Se pueden discutir muchas cosas en relación a la condena y a la retirada del acta de diputado de Alberto Rodríguez, desde la propia sentencia hasta el embrollo jurídico y competencial que su accidentada aplicación ha generado, pero lo que no se puede discutir es que los siete años que la administración de justicia ha tardado en juzgar los hechos objeto de litigio es un plazo de tiempo rigurosamente inaceptable.
A Alberto Rodríguez se le juzgó hace unos días por propinar supuestamente una patada en la rodilla a un guardia en el curso de los forcejeos habidos en 2014 en una manifestación contra la infausta “Ley Wert” de Educación.
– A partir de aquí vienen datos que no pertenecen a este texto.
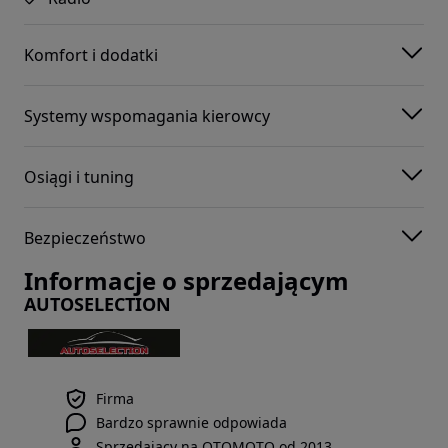
Komfort i dodatki
Systemy wspomagania kierowcy
Osiągi i tuning
Bezpieczeństwo
Informacje o sprzedającym
AUTOSELECTION
Firma
Bardzo sprawnie odpowiada
Sprzedający na OTOMOTO od 2013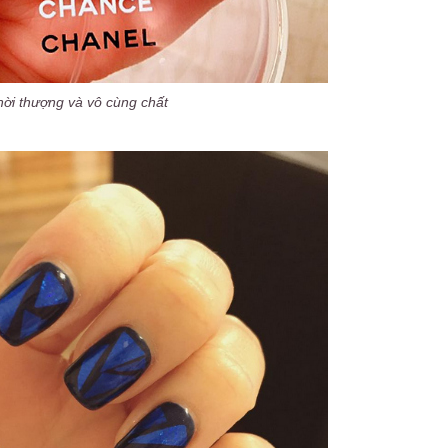
hời thượng và vô cùng chất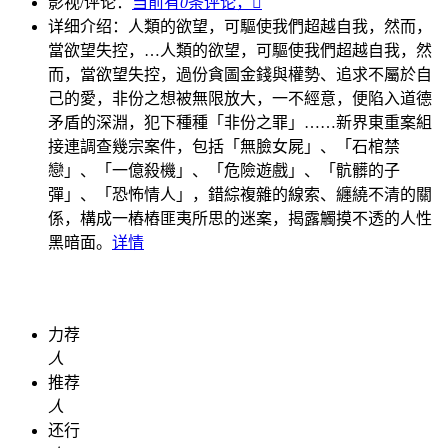
影视/评论：
当前有
0
条评论，

详细介绍：
人類的欲望，可驅使我們超越自我，然而，
當欲望失控，…
人類的欲望，可驅使我們超越自我，然
而，當欲望失控，過份貪圖金錢與權勢、追求不屬於自
己的愛，非份之想被無限放大，一不經意，便陷入道德
矛盾的深淵，犯下種種「非份之罪」……新界東重案組
接連調查幾宗案件，包括「無臉女屍」、「石棺禁
戀」、「一億殺機」、「危險遊戲」、「骯髒的子
彈」、「恐怖情人」，錯綜複雜的線索、纏繞不清的關
係，構成一樁樁匪夷所思的迷案，揭露觸摸不透的人性
黑暗面。
详情
力荐
人
推荐
人
还行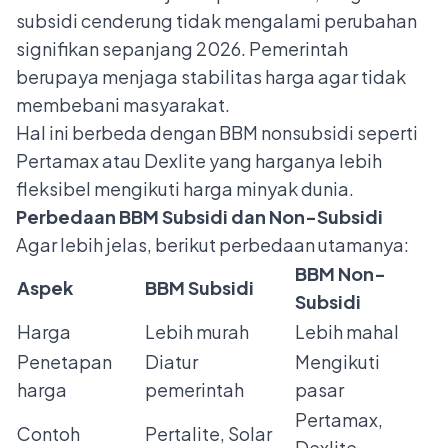
subsidi cenderung tidak mengalami perubahan
signifikan sepanjang 2026. Pemerintah
berupaya menjaga stabilitas harga agar tidak
membebani masyarakat.
Hal ini berbeda dengan BBM nonsubsidi seperti
Pertamax atau Dexlite yang harganya lebih
fleksibel mengikuti harga minyak dunia.
Perbedaan BBM Subsidi dan Non-Subsidi
Agar lebih jelas, berikut perbedaan utamanya:
BBM Non-
Aspek
BBM Subsidi
Subsidi
Harga
Lebih murah
Lebih mahal
Penetapan
Diatur
Mengikuti
harga
pemerintah
pasar
Pertamax,
Contoh
Pertalite, Solar
Dexlite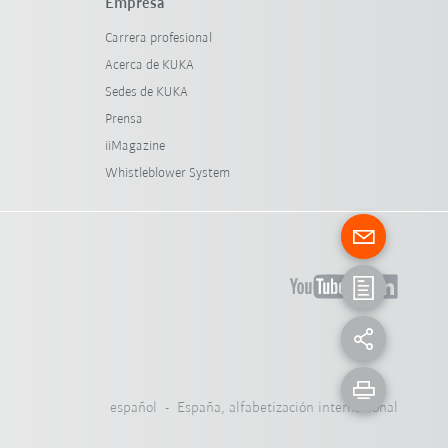
Empresa
Carrera profesional
Acerca de KUKA
Sedes de KUKA
Prensa
iiMagazine
Whistleblower System
español - España, alfabetización internacional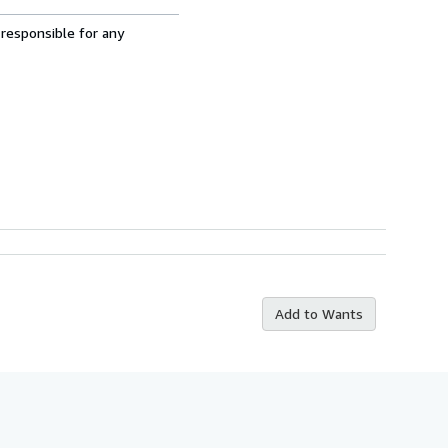
 responsible for any
Add to Wants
Dejando a un lado, que ya es dejar, que la única prueba acusatoria de tal agresión era la declaración del agente, contradictoria con la del acusado, el caso no comportaba complejidad jurídica alguna que justificara semejante dilación, una extrema dilación, por lo demás, reconocida en la sentencia hasta el punto de constituir una poderosa atenuante. Sin embargo, los siete años empleados en juzgar una patada y la circunstancia de no haber más que una palabra, la del policía, contra la otra, la de Rodríguez, induce a pensar a muchos, juristas y profanos, si esa atenuante no debería haber sido más poderosa todavía, rolando, sin más, a una eximente absolutoria.
Ahora bien; a partir de ahí, la cuestión ya no podía ir sino de cráneo: condenado Alberto Rodríguez a una multa de 540 euros y suspensión del derecho de “sufragio pasivo” durante 45 días, es decir, no poder presentarse a elecciones durante ese tiempo, los letrados de la Cámara concluyeron que no había razón jurídica para despojarle de su acta, pues cuando se presentó no pesaba sobre él ninguna sentencia que se lo prohibiera. Pero, por si las moscas, la presidenta del Congreso pidió al Supremo aclaraciones, y entonces éstas llegaron de la mano del juez Marchena, presidente de la Sala Segunda, en menos que canta un gallo, en tiempo récord: quítesele el acta, despójesele del escaño. Y Batet, rauda igualmente, obedeció.
Y aquí, pareja a la de la inconcebible morosidad, surge la segunda clave, deslizada sin querer por Iceta en su petición de un fuerte aplauso para Meritxell Batet “porque ha evitado un peligrosísimo enfrentamiento entre instituciones”. En efecto, lo ha evitado, pero a costa de sentar un incluso más peligrosísimo precedente, pues hay muchas maneras, además de ésta de agachar las orejas, de evitar enfrentamientos entre el poder legislativo, máximo órgano de representación de la soberanía popular, y el judicial.